First, you define the pipeline in the same way as above. Next, you create a parameter grid. When this is all done, you use the function `GridSearchCV()`, which you've seen before, and specify the pipeline as the estimator and the parameter grid. You also have to define how many folds you'll use in your cross-validation. 

```python
# Create the pipeline
pipe = Pipeline([('mms', MinMaxScaler()),
                 ('tree', DecisionTreeClassifier(random_state=123))])

# Create the grid parameter
grid = [{'tree__max_depth': [None, 2, 6, 10], 
         'tree__min_samples_split': [5, 10]}]


# Create the grid, with "pipe" as the estimator
gridsearch = GridSearchCV(estimator=pipe, 
                          param_grid=grid, 
                          scoring='accuracy', 
                          cv=5)

# Fit using grid search
gridsearch.fit(X_train, y_train)

# Calculate the test score
gridsearch.score(X_test, y_test)
```

#### Ensemble Methods
In Data Science, the term **_ensemble_** refers to an algorithm that makes use of more than one model to make a prediction. These are typically ***supervised*** machine models

Ensemble methods take advantage of the delphic technique (or "wisdom of crowds") where the average of multiple independent estimates is usually more consistently accurate than the individual estimates.

##### Bagging
The main concept that makes ensembling possible is **_Bagging_**, which is short for **_Bootstrap Aggregation_**. Bootstrap aggregation is itself a combination of two ideas -- bootstrap resampling and aggregation. `Bootstrapping` refers to the subsets of your dataset by sampling with replacement. Aggregation is exactly as it sounds -- the practice of combining all the different estimates to arrive at a single estimate.
* A common approach is to treat each classifier in the ensemble's prediction as a "vote" and let our overall prediction be the majority vote. 
* It's also common to see ensembles that take the arithmetic mean of all predictions, or compute a weighted average.

Process:
1. Grab a sizable sample from your dataset, with replacement.
2. Train a classifier on this sample.
3. Repeat until all classifiers have been trained on their own sample from the dataset.
4. When making a prediction, have each classifier in the ensemble make a prediction.
5. Aggregate all predictions from all classifiers into a single prediction, using the method of your choice.

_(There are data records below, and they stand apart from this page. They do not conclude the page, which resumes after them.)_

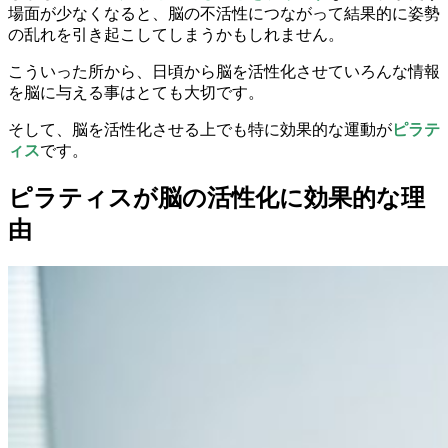
場面が少なくなると、脳の不活性につながって結果的に姿勢
の乱れを引き起こしてしまうかもしれません。
こういった所から、日頃から脳を活性化させていろんな情報
を脳に与える事はとても大切です。
そして、脳を活性化させる上でも特に効果的な運動が
ピラテ
ィス
です。
ピラティスが脳の活性化に効果的な理
由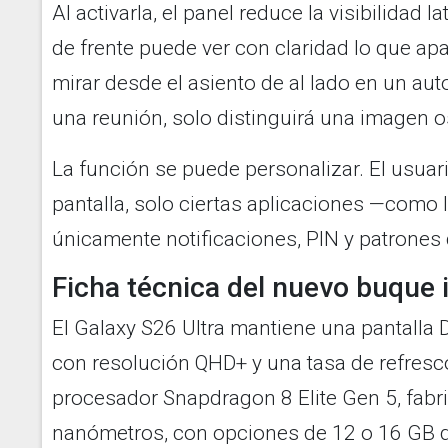
Al activarla, el panel reduce la visibilidad l
de frente puede ver con claridad lo que apa
mirar desde el asiento de al lado en un au
una reunión, solo distinguirá una imagen o
La función se puede personalizar. El usuari
pantalla, solo ciertas aplicaciones —como 
únicamente notificaciones, PIN y patrones
Ficha técnica del nuevo buque
El Galaxy S26 Ultra mantiene una pantall
con resolución QHD+ y una tasa de refresc
procesador Snapdragon 8 Elite Gen 5, fabr
nanómetros, con opciones de 12 o 16 GB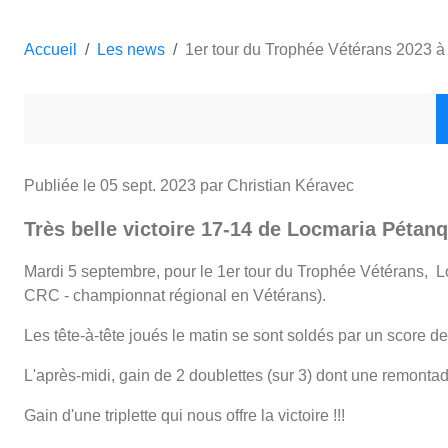
Accueil
Les news
1er tour du Trophée Vétérans 2023 à 
Publiée le
05 sept. 2023
par Christian Kéravec
Très belle victoire 17-14 de Locmaria Pétan
Mardi 5 septembre, pour le 1er tour du Trophée Vétérans, 
CRC - championnat régional en Vétérans).
Les tête-à-tête joués le matin se sont soldés par un score de 
L'après-midi, gain de 2 doublettes (sur 3) dont une remontad
Gain d'une triplette qui nous offre la victoire !!!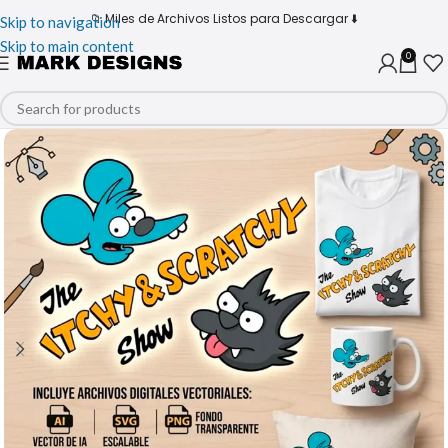
📁 Miles de Archivos Listos para Descargar ⬇️
Skip to navigation
Skip to main content
0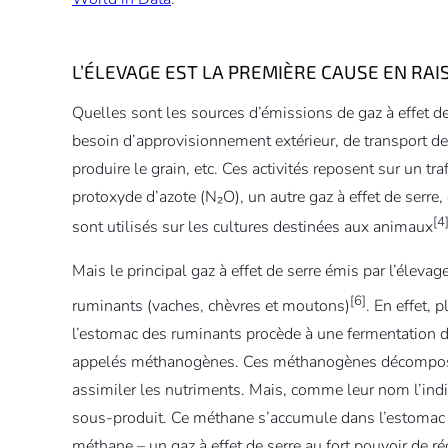
L’ÉLEVAGE EST LA PREMIÈRE CAUSE EN RA
Quelles sont les sources d’émissions de gaz à effet de 
besoin d’approvisionnement extérieur, de transport des
produire le grain, etc. Ces activités reposent sur un t
protoxyde d’azote (N₂O), un autre gaz à effet de serre
[4
sont utilisés sur les cultures destinées aux animaux
Mais le principal gaz à effet de serre émis par l’éleva
[6]
ruminants (vaches, chèvres et moutons)
. En effet,
l’estomac des ruminants procède à une fermentation d
appelés méthanogènes. Ces méthanogènes décomposent
assimiler les nutriments. Mais, comme leur nom l’i
sous-produit. Ce méthane s’accumule dans l’estomac de 
méthane – un gaz à effet de serre au fort pouvoir de ré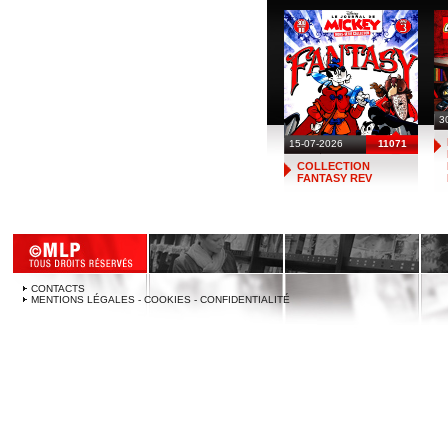
3
15-07-2026
11071
COLLECTION
FANTASY REV
CONTACTS
MENTIONS LÉGALES - COOKIES - CONFIDENTIALITÉ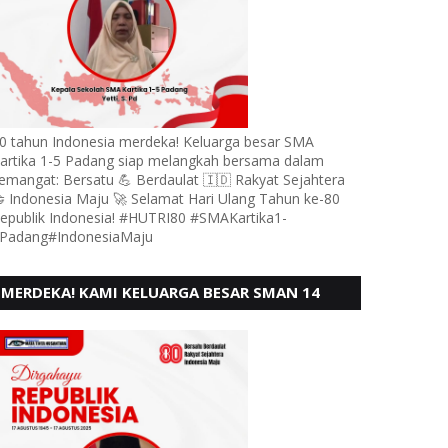
0 tahun Indonesia merdeka! Keluarga besar SMA
artika 1-5 Padang siap melangkah bersama dalam
emangat: Bersatu 💪 Berdaulat 🇮🇩 Rakyat Sejahtera
 Indonesia Maju 🚀 Selamat Hari Ulang Tahun ke-80
epublik Indonesia! #HUTRI80 #SMAKartika1-
Padang#IndonesiaMaju
MERDEKA! KAMI KELUARGA BESAR SMAN 14
PADANG, MENGUCAPKAN HUT RI KE - 80,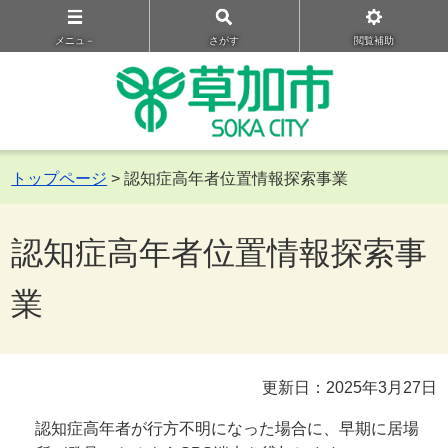
メニュ－
さがす
閲覧補助
トップページ
> 認知症高年者位置情報探索事業
認知症高年者位置情報探索事
業
更新日：2025年3月27日
認知症高年者が行方不明になった場合に、早期に居場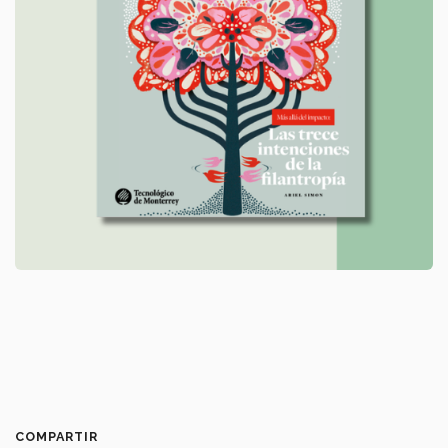
COMPARTIR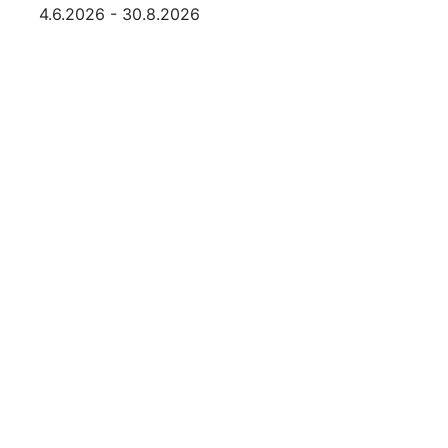
4.6.2026 - 30.8.2026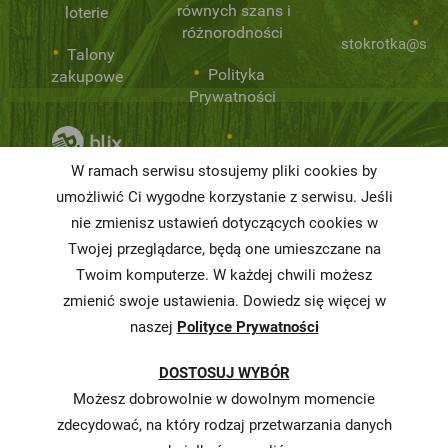
równych szans i
loterie
różnorodności
stokrotka@stok
Talony
Polityka
zakupowe
Prywatności
Niemarnowanie
W ramach serwisu stosujemy pliki cookies by
żywności
umożliwić Ci wygodne korzystanie z serwisu. Jeśli
Informacja o
nie zmienisz ustawień dotyczących cookies w
realizowanej
Twojej przeglądarce, będą one umieszczane na
strategii
Twoim komputerze. W każdej chwili możesz
podatkowej
zmienić swoje ustawienia. Dowiedz się więcej w
naszej
Polityce Prywatności
Karty
charakterystyki
DOSTOSUJ WYBÓR
Butelkomaty
Możesz dobrowolnie w dowolnym momencie
zdecydować, na który rodzaj przetwarzania danych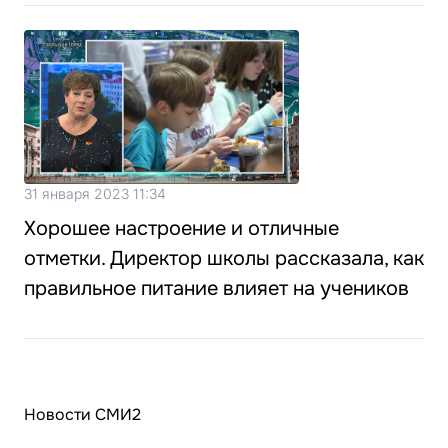
31 января 2023 11:34
Хорошее настроение и отличные
отметки. Директор школы рассказала, как
правильное питание влияет на учеников
Новости СМИ2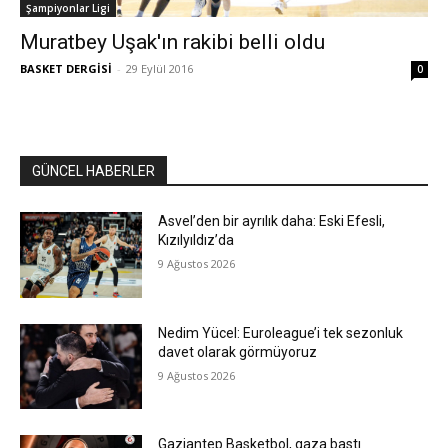
Şampiyonlar Ligi
Muratbey Uşak'ın rakibi belli oldu
BASKET DERGİSİ
-
29 Eylül 2016
0
GÜNCEL HABERLER
Asvel’den bir ayrılık daha: Eski Efesli,
Kızılyıldız’da
9 Ağustos 2026
Nedim Yücel: Euroleague’i tek sezonluk
davet olarak görmüyoruz
9 Ağustos 2026
Gaziantep Basketbol, gaza bastı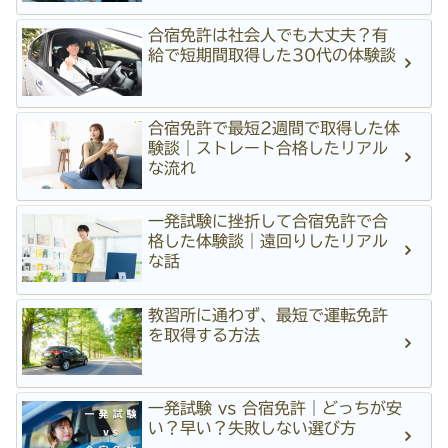
合宿免許は社会人でも大丈夫？有
給で短期間取得した30代の体験談
合宿免許で最短2週間で取得した体
験談｜ストレート合格したリアル
な流れ
一発試験に挫折して合宿免許で合
格した体験談｜遠回りしたリアル
な話
教習所に通わず、最短で運転免許
を取得する方法
一発試験 vs 合宿免許｜どっちが安
い？早い？失敗しない選び方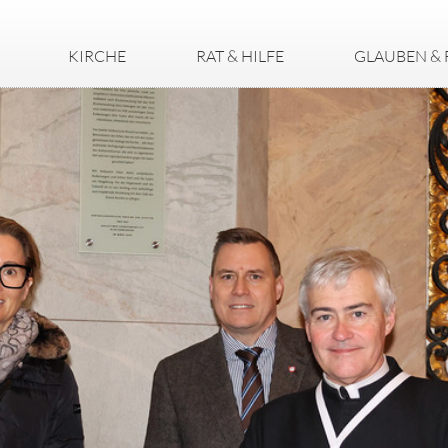
KIRCHE
RAT & HILFE
GLAUBEN & 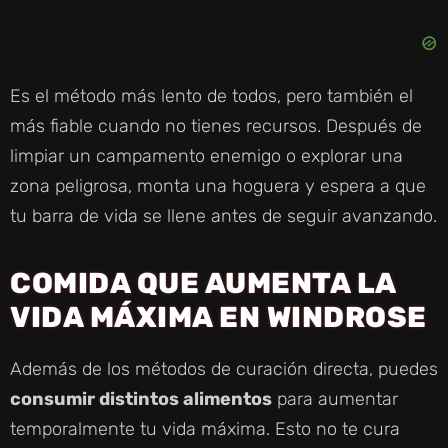
Es el método más lento de todos, pero también el
más fiable cuando no tienes recursos. Después de
limpiar un campamento enemigo o explorar una
zona peligrosa, monta una hoguera y espera a que
tu barra de vida se llene antes de seguir avanzando.
COMIDA QUE AUMENTA LA
VIDA MÁXIMA EN WINDROSE
Además de los métodos de curación directa, puedes
consumir distintos alimentos
para aumentar
temporalmente tu vida máxima. Esto no te cura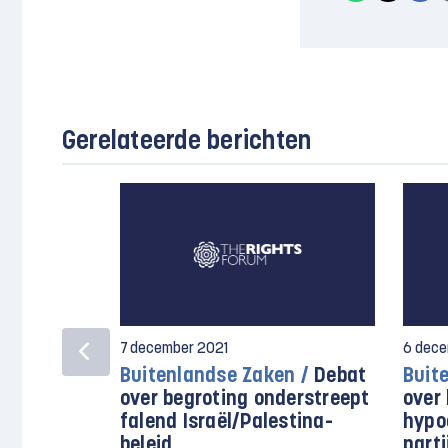
Gerelateerde berichten
7 december 2021
6 dece
Buitenlandse Zaken /
Debat
Buit
over begroting onderstreept
over
falend Israël/Palestina-
hypo
beleid
parti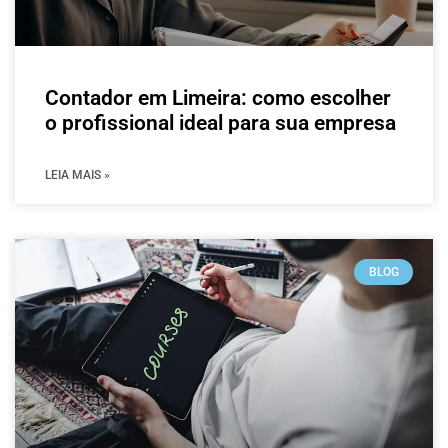
Contador em Limeira: como escolher
o profissional ideal para sua empresa
LEIA MAIS »
BLOG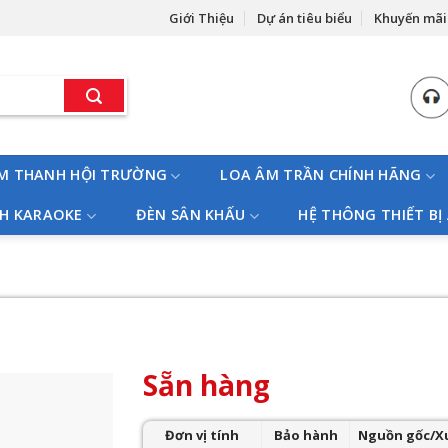
Giới Thiệu
Dự án tiêu biểu
Khuyến mãi
M THANH HỘI TRƯỜNG
LOA ÂM TRẦN CHÍNH HÃNG
H KARAOKE
ĐÈN SÂN KHẤU
HỆ THÔNG THIẾT BỊ
Sẵn hàng
Đơn vị tính
Bảo hành
Nguồn gốc/X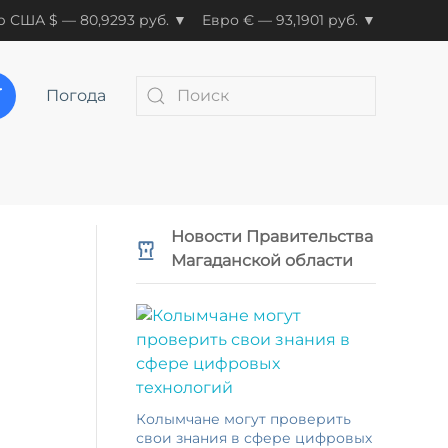
 США $ — 80,9293 руб. ▼
Евро € — 93,1901 руб. ▼
Погода
Новости Правительства
Магаданской области
Колымчане могут проверить
свои знания в сфере цифровых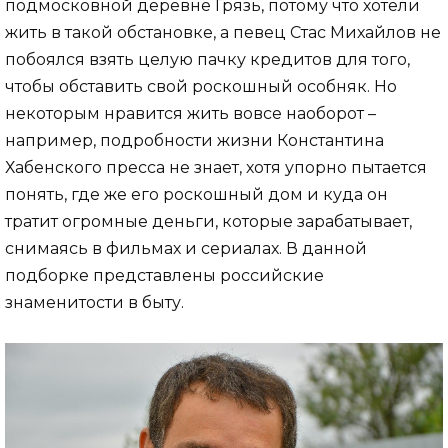
подмосковной деревне Грязь, потому что хотели
жить в такой обстановке, а певец Стас Михайлов не
побоялся взять целую пачку кредитов для того,
чтобы обставить свой роскошный особняк. Но
некоторым нравится жить вовсе наоборот –
например, подробности жизни Константина
Хабенского пресса не знает, хотя упорно пытается
понять, где же его роскошный дом и куда он
тратит огромные деньги, которые зарабатывает,
снимаясь в фильмах и сериалах. В данной
подборке представлены российские
знаменитости в быту.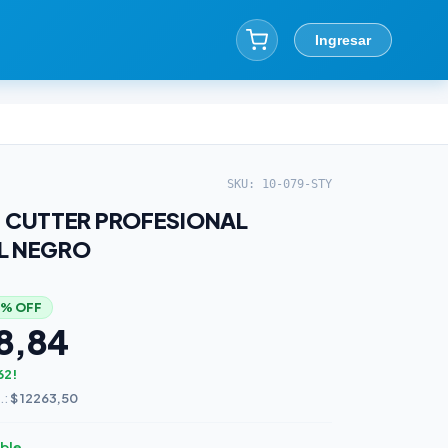
Ingresar
SKU: 10-079-STY
| CUTTER PROFESIONAL
L NEGRO
5% OFF
8,84
62!
.:
$ 12263,50
ible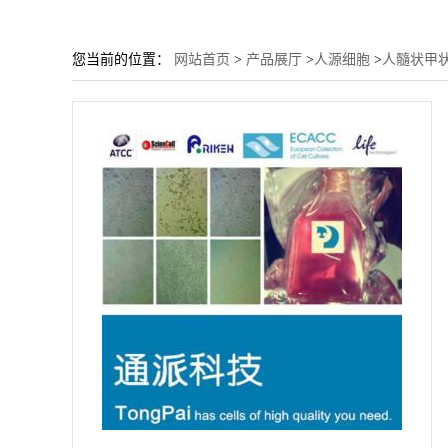
您当前的位置：
网站首页
>
产品展厅
>
人源细胞
>
人髓状甲状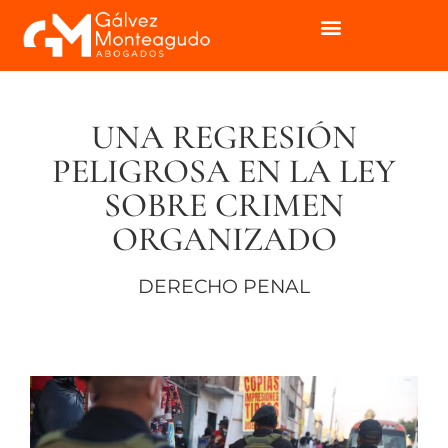
UNA REGRESIÓN
PELIGROSA EN LA LEY
SOBRE CRIMEN
ORGANIZADO
DERECHO PENAL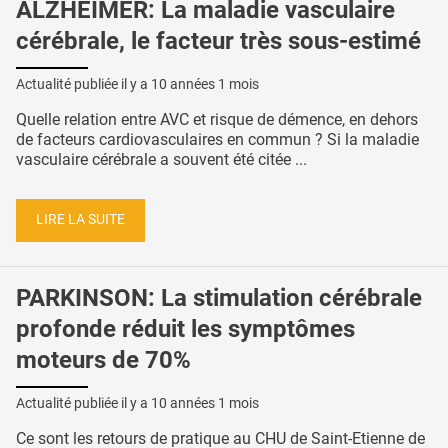
ALZHEIMER: La maladie vasculaire
cérébrale, le facteur très sous-estimé
Actualité publiée il y a
10 années 1 mois
Quelle relation entre AVC et risque de démence, en dehors
de facteurs cardiovasculaires en commun ? Si la maladie
vasculaire cérébrale a souvent été citée ...
LIRE LA SUITE
PARKINSON: La stimulation cérébrale
profonde réduit les symptômes
moteurs de 70%
Actualité publiée il y a
10 années 1 mois
Ce sont les retours de pratique au CHU de Saint-Etienne de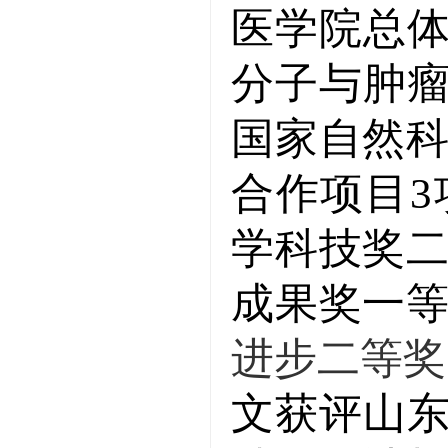
医学院总
分子与肿
国家自然
合作项目
3
学科技奖
成果奖一
进步二等奖
文获评山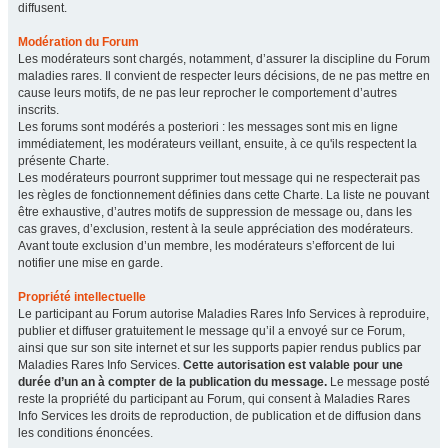
diffusent.
Modération du Forum
Les modérateurs sont chargés, notamment, d’assurer la discipline du Forum
maladies rares. Il convient de respecter leurs décisions, de ne pas mettre en
cause leurs motifs, de ne pas leur reprocher le comportement d’autres
inscrits.
Les forums sont modérés a posteriori : les messages sont mis en ligne
immédiatement, les modérateurs veillant, ensuite, à ce qu'ils respectent la
présente Charte.
Les modérateurs pourront supprimer tout message qui ne respecterait pas
les règles de fonctionnement définies dans cette Charte. La liste ne pouvant
être exhaustive, d’autres motifs de suppression de message ou, dans les
cas graves, d’exclusion, restent à la seule appréciation des modérateurs.
Avant toute exclusion d’un membre, les modérateurs s’efforcent de lui
notifier une mise en garde.
Propriété intellectuelle
Le participant au Forum autorise Maladies Rares Info Services à reproduire,
publier et diffuser gratuitement le message qu’il a envoyé sur ce Forum,
ainsi que sur son site internet et sur les supports papier rendus publics par
Maladies Rares Info Services.
Cette autorisation est valable pour une
durée d’un an à compter de la publication du message.
Le message posté
reste la propriété du participant au Forum, qui consent à Maladies Rares
Info Services les droits de reproduction, de publication et de diffusion dans
les conditions énoncées.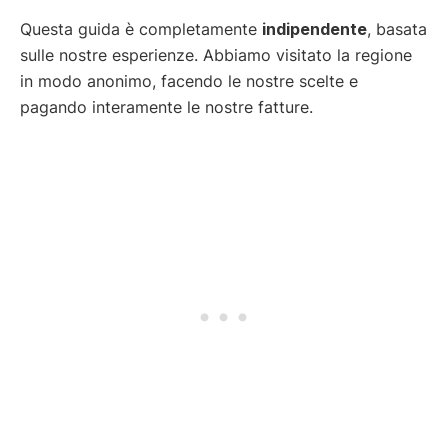
Questa guida è completamente
indipendente
, basata
sulle nostre esperienze. Abbiamo visitato la regione
in modo anonimo, facendo le nostre scelte e
pagando interamente le nostre fatture.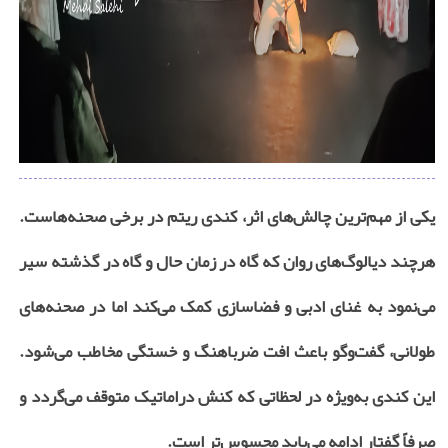
یکی از مهم‌ترین چالش‌های اثر، کندی ریتم در برخی صحنه‌هاست.
هرچند دیالوگ‌های روان که گاه در زمان حال و گاه در گذشته سیر
می‌نمود به غنای ادبی و فضاسازی کمک می‌کند اما در صحنه‌های
طولانی، گفت‌وگو باعث افت ضرباهنگ و خستگی مخاطب می‌شود.
این کندی به‌ویژه در لحظاتی که کنش دراماتیک متوقف می‌گردد و
صرفاً گفتار ادامه می‌یابد محسوس‌تر است
.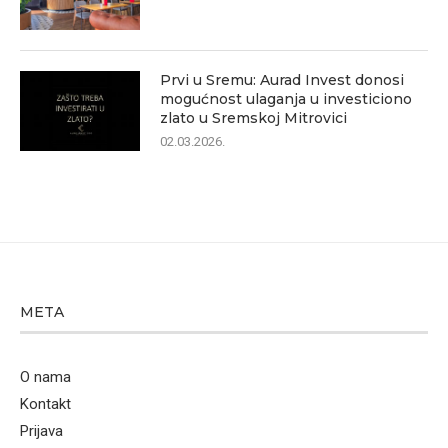
Prvi u Sremu: Aurad Invest donosi
mogućnost ulaganja u investiciono
zlato u Sremskoj Mitrovici
02.03.2026.
META
O nama
Kontakt
Prijava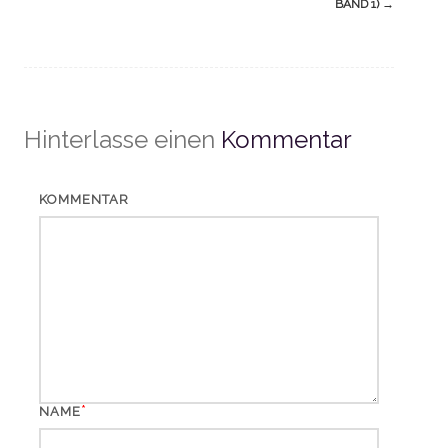
BAND 1)
→
Hinterlasse einen
Kommentar
KOMMENTAR
*
NAME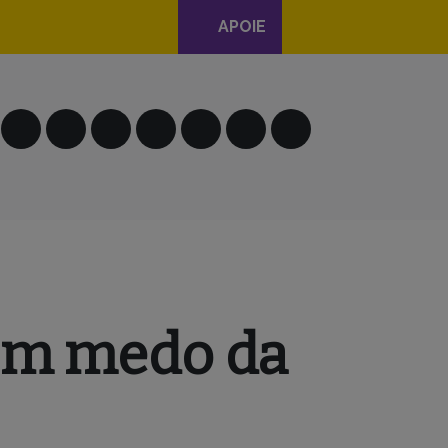
APOIE
com medo da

Decision trees are often used because they are very sensitive to variance. On their own, this is a weakness. However, when aggregated together into an ensemble, this actually becomes a good thing!

#### Random Forests

The **_Random Forest_** algorithm is a supervised learning algorithm and ensemble technique generated from Decision Trees. Because Decision Trees maximizes information gain at every step, we differentiate each tree by limiting the samples they are trained on (Bagging (2/3)) and limiting the number of features each tree is trained on (Subspace Sampling; a hyperparameter)

Example:

Lets say we have a training dataset that consists of 3000 rows and 10 columns.
1. Bag 2/3 of the overall data (2000 rows).
2. Randomly select a set number of features to use for training each node within this (tunable; lets choose 6).
3. Train the tree on the modified dataset, which is now a DataFrame consisting of 2000 rows and 6 columns  .
4. Drop the unused columns from step 3 from the out-of-bag rows that weren't bagged in step 1, and then use this as an internal testing set to calculate the out-of-bag error for this particular tree .

Pros:
* Robust to variance
* High performance

Cons:
* Slow on large datasets
* High memory consumption (each tree is stored)

#### Model Deployment

Luckily there are techniques to *pickle* your model -- basically, to store the model for later, so that it can be loaded and can make predictions without being trained again. Pickled models are also typically used in the context of model deployment, where your model can be used as the backend of an API!